Brand new tweet-ids allow for the new collection of tweets in the Fb API that will be older than 9 days (i

Brand new tweet-ids allow for the new collection of tweets in the Fb API that will be older than 9 days (i

This site Footnote 2 was utilized as a means to get tweet-ids Footnote step three , this web site will bring experts that have metadata of a beneficial (third-party-collected) corpus from Dutch tweets (Tjong Kim Done and you may Van den Bosch, 2013). age., this new historical restrict when requesting tweets considering a pursuit inquire). The fresh R-plan ‘rtweet‘ and you can subservient ‘lookup_status‘ function were utilized to collect tweets inside the JSON style. The fresh new JSON document constitutes a desk towards the tweets‘ recommendations, including the production day, the fresh new tweet text message, therefore the provider (we.age., type of Myspace buyer).

Studies clean and you can preprocessing

The JSON Footnote 4 files were converted into an R data frame object. Non-Dutch tweets, retweets, and automated tweets (e.g., forecast-, advertisement-relatea, and traffic-related tweets) were removed. In addition, we excluded tweets based on three user-related criteria: (1) we removed tweets that belonged to the top 0.5 percentile of user activity because we considered them non-representative of the normal user population, such as users who created more than 2000 tweets within four weeks. (2) Tweets from users with early access to the 280 limit were removed. (3) Tweets from users who were not represented in both pre and post-CLC datasets were removed, this procedure ensured a consistent user sample over time (within-group design, Nusers = 109,661). All cleaning procedures and corresponding exclusion numbers are presented in Table 2.

This new tweet texts had been changed into ASCII encoding. URLs, range getaways, tweet headers, screen brands, and you will sources to help you monitor labels was basically removed. URLs increase the profile number whenever found into the tweet. But not, URLs do not add to the reputation number if they are found at the conclusion a tweet.

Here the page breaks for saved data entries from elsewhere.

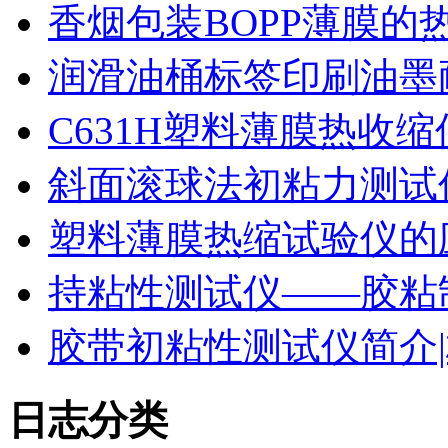
香烟包装BOPP薄膜的
润滑油桶标签印刷油墨
C631H塑料薄膜热收
斜面滚球法初粘力测试仪
塑料薄膜热缩试验仪的
持粘性测试仪——胶粘
胶带初粘性测试仪简介|
日志分类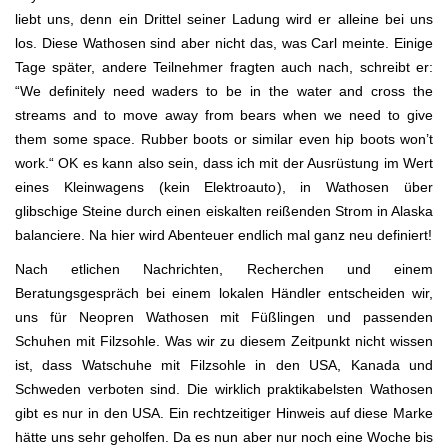
liebt uns, denn ein Drittel seiner Ladung wird er alleine bei uns
los. Diese Wathosen sind aber nicht das, was Carl meinte. Einige
Tage später, andere Teilnehmer fragten auch nach, schreibt er:
“We definitely need waders to be in the water and cross the
streams and to move away from bears when we need to give
them some space. Rubber boots or similar even hip boots won’t
work.“ OK es kann also sein, dass ich mit der Ausrüstung im Wert
eines Kleinwagens (kein Elektroauto), in Wathosen über
glibschige Steine durch einen eiskalten reißenden Strom in Alaska
balanciere. Na hier wird Abenteuer endlich mal ganz neu definiert!
Nach etlichen Nachrichten, Recherchen und einem
Beratungsgespräch bei einem lokalen Händler entscheiden wir,
uns für Neopren Wathosen mit Füßlingen und passenden
Schuhen mit Filzsohle. Was wir zu diesem Zeitpunkt nicht wissen
ist, dass Watschuhe mit Filzsohle in den USA, Kanada und
Schweden verboten sind. Die wirklich praktikabelsten Wathosen
gibt es nur in den USA. Ein rechtzeitiger Hinweis auf diese Marke
hätte uns sehr geholfen. Da es nun aber nur noch eine Woche bis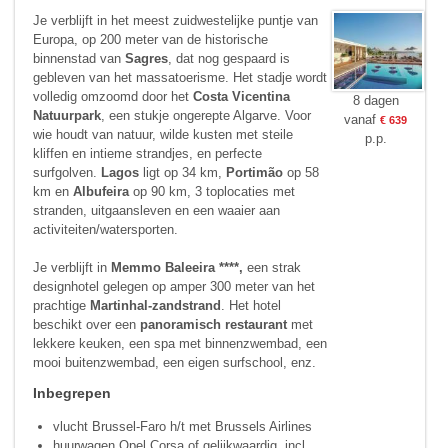
Je verblijft in het meest zuidwestelijke puntje van
Europa, op 200 meter van de historische
binnenstad van
Sagres
, dat nog gespaard is
gebleven van het massatoerisme. Het stadje wordt
vol­ledig omzoomd door het
Costa Vicentina
8 dagen
Natuurpark
, een stukje on­gerepte Algarve. Voor
vanaf
€ 639
wie houdt van natuur, wilde kusten met steile
p.p.
kliffen en intieme strandjes, en perfecte
surfgolven.
Lagos
ligt op 34 km,
Portimão
op 58
km en
Albufeira
op 90 km, 3 toplocaties met
stranden, uitgaansleven en een waaier aan
activiteiten/watersporten.
Je verblijft in
Memmo Baleeira ****,
een strak
designhotel gelegen op amper 300 meter van het
prachtige
Martinhal-zandstrand
. Het hotel
beschikt over een
panoramisch restaurant
met
lekkere keuken, een spa met binnenzwembad, een
mooi buitenzwembad, een eigen surfschool, enz.
Inbegrepen
vlucht Brussel-Faro h/t met Brussels Airlines
huurwagen Opel Corsa of gelijkwaardig, incl.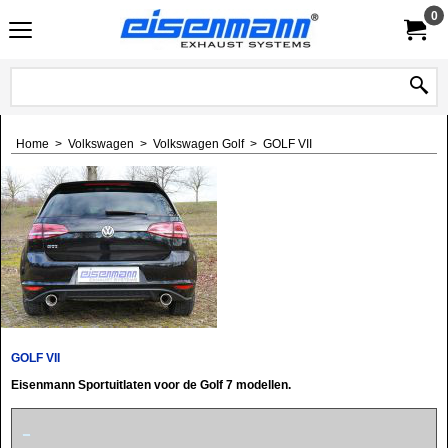
0
Home
>
Volkswagen
>
Volkswagen Golf
>
GOLF VII
GOLF VII
Eisenmann Sportuitlaten voor de Golf 7 modellen.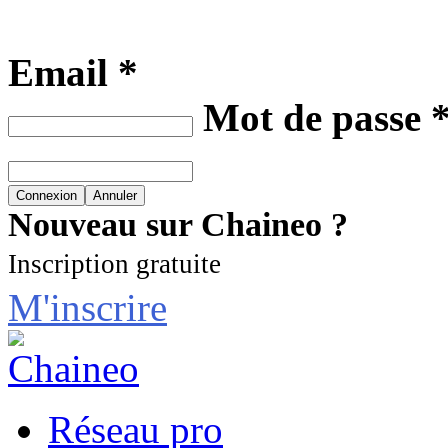
Email *
Mot de passe 
Nouveau sur Chaineo ?
Inscription gratuite
M'inscrire
Réseau pro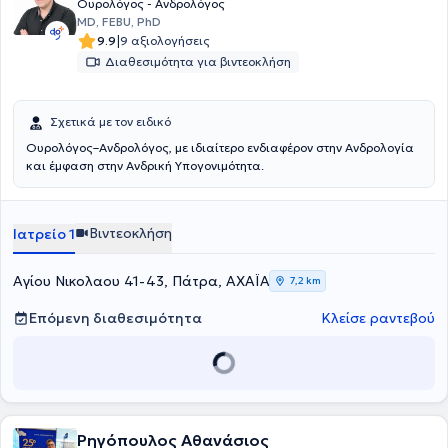
Ουρολόγος - Ανδρολόγος
MD, FEBU, PhD
|
9.9
9 αξιολογήσεις
Διαθεσιμότητα για βιντεοκλήση
Σχετικά με τον ειδικό
Ουρολόγος–Ανδρολόγος, με ιδιαίτερο ενδιαφέρον στην Ανδρολογία
και έμφαση στην Ανδρική Υπογονιμότητα.
Βιντεοκλήση
Ιατρείο 1
Αγίου Νικολαου 41-43, Πάτρα, ΑΧΑΪΑ
7,2 km
Επόμενη διαθεσιμότητα
Κλείσε ραντεβού
Ρηγόπουλος Αθανάσιος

To quit good misrepresentation of your genuine profile limitation you to users suffered with, tweets that have URLs (although not mass media URLs such added pictures otherwise films) was excluded.

Token and you can bigram data

The fresh new R package Footnote 5 ‘quanteda‘ was applied so you can tokenize the fresh tweet messages on the tokens (i.age., isolated terminology, punctuation s. Additionally, token-frequency-matrices were computed having: the brand new volume pre-CLC [f(token pre)], new cousin regularity pre-CLC[P (token pre)], the fresh regularity blog post-CLC [f(token blog post)], brand new relative frequency article-CLC and you may T-score. New T-decide to try is similar to a standard T-statistic and exercises new statistical difference between mode (we.elizabeth., the new cousin phrase wavelengths). Bad T-scores imply a comparatively higher occurrence off a good token pre-CLC, while positive T-scores mean a somewhat large occurrence of an excellent token article-CLC. The T-score equation found in the analysis is actually displayed as Eq. (1) and (2). N is the total number regarding tokens for each and every dataset (we.age., pre and post-CLC). So it equation lies in the process getting linguistic computations of the Church mais aussi al. (1991; Tjong Kim Sang, 2011).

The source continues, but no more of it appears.